Image source, Daily Mirror

The sudden death of Derry City footballer Ryan McBride is dominating Monday's front pages.

"Derry City captain found dead in bed", is the headline in the Daily Mirror while the Belfast Telegraph and Irish News both reflect on "shock" in the football world.

Tributes have poured in for the 27-year-old, the papers report, after he was found unresponsive on the same weekend in which he led his side to a 4-0 league victory.

Paul McGrath and Stan Collymore were among those to pay their respects on social media, the Belfast Telegraph adds.

Pier tragedy anniversary

His death comes a year after the Buncrana pier tragedy, in which family members of Josh Daniels, another Derry City player, died.

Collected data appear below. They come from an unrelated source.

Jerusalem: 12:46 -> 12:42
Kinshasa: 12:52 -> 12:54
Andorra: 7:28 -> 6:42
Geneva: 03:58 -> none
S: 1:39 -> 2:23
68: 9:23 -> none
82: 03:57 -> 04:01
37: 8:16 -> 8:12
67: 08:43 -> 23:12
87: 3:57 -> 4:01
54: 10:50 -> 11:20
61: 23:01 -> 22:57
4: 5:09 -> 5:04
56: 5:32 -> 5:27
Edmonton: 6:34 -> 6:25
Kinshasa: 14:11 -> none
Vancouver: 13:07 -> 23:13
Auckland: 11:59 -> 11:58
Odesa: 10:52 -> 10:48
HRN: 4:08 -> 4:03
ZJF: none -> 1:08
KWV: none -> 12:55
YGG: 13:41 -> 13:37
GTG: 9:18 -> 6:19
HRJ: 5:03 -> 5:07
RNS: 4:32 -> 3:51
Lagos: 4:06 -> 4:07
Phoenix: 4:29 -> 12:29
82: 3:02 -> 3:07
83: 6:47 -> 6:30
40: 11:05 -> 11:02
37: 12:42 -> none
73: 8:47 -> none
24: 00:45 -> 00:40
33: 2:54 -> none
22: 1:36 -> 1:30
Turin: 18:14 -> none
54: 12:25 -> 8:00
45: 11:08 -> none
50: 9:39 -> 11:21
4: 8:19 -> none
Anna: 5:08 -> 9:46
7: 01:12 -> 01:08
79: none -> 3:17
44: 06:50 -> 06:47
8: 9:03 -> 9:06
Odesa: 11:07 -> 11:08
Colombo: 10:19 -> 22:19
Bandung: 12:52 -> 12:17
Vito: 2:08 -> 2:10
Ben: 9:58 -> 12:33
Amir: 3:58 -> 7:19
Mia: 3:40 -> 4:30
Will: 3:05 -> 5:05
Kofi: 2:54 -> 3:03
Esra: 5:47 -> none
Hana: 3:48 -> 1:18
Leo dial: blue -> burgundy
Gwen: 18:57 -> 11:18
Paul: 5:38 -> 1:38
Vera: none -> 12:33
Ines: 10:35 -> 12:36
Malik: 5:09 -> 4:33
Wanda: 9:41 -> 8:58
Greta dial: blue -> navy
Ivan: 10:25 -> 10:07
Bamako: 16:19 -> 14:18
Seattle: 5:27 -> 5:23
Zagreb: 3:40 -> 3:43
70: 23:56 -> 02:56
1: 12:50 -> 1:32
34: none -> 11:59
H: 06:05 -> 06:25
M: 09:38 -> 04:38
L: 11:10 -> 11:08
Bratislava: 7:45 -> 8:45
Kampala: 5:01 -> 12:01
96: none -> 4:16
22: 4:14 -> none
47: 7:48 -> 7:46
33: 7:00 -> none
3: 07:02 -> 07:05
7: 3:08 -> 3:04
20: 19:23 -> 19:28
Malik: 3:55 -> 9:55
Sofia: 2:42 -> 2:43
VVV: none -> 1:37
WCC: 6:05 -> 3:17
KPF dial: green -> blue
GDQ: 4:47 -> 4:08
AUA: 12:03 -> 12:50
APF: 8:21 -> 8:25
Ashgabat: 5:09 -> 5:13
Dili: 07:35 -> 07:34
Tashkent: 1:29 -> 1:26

The Irish News reflects a year on from that tragic day by speaking to the man who first raised the alarm when the car carrying five people slipped off a pier in County Donegal.

"It is still very fresh in our minds and we'll never forget it," said Francis Crawford.

Meanwhile, the Daily Mirror reports on another tragedy - the search for Irish coastguard helicopter Rescue 116.

The helicopter went missing last week while on a rescue mission off the County Mayo coast.

Image source, RTÉ
Image caption,
Three of the four crew members from Rescue 116 are still missing

In a two-page report, the Daily Mirror says that confusion over the seriousness of an injury suffered by a fisherman led to two rescue helicopters being dispatched, including the ill-fated Rescue 116.

It reports that the helicopters were sent on the basis that a fisherman's hand had been badly injured in an accident, but that the man had severed the tip of a finger and the injury was not life-threatening.

On the front page of the News Letter, the main story is the ticking clock of Stormont negotiations and pessimism over a possible deal between the DUP and Sinn Féin.

DUP MP Sammy Wilson says Sinn Féin is setting the bar for agreement "at an almost impossible height" and there'll be no breakthrough unless the party "roll back" on some of their demands.

With only one more week to agree a deal, the outlook seems bleak - although, the News Letter adds, the SDLP and Alliance Party are much more hopeful. Watch this space.

Inside the paper, columnist Alex Kane reflects on the end of Mike Nesbitt's leadership of the UUP and writes that he found out what many party leaders previously discovered: "The UUP is enormously difficult to lead."

Image caption,
Plans to redevelop Glentoran's Oval stadium could be a "victim" of the impasse at Stormont

Kane writes that Mike Nesbitt's "heart and head were in the right place" but that he "allowed himself to be nudged towards intra-unionist deals that... were always going to be detrimental to the UUP in the long term."

While negotiations continue at Stormont, however, projects awaiting government approval have been left in limbo - including a proposed redevelopment of Glentoran Football Club's stadium in east Belfast.

Sport has become the "unwitting victim" of the collapse of power-sharing, the Belfast Telegraph says, reporting the words of Glentoran chairman Stephen Henderson.

He says the political impasse could have a major impact on proposed stadium redevelopment plans across NI, including at The Oval.

"If we have to wait another year until money is released, and I'm talking about all of football and, indeed Casement Park, the money that is being allocated will build you less of a stadium."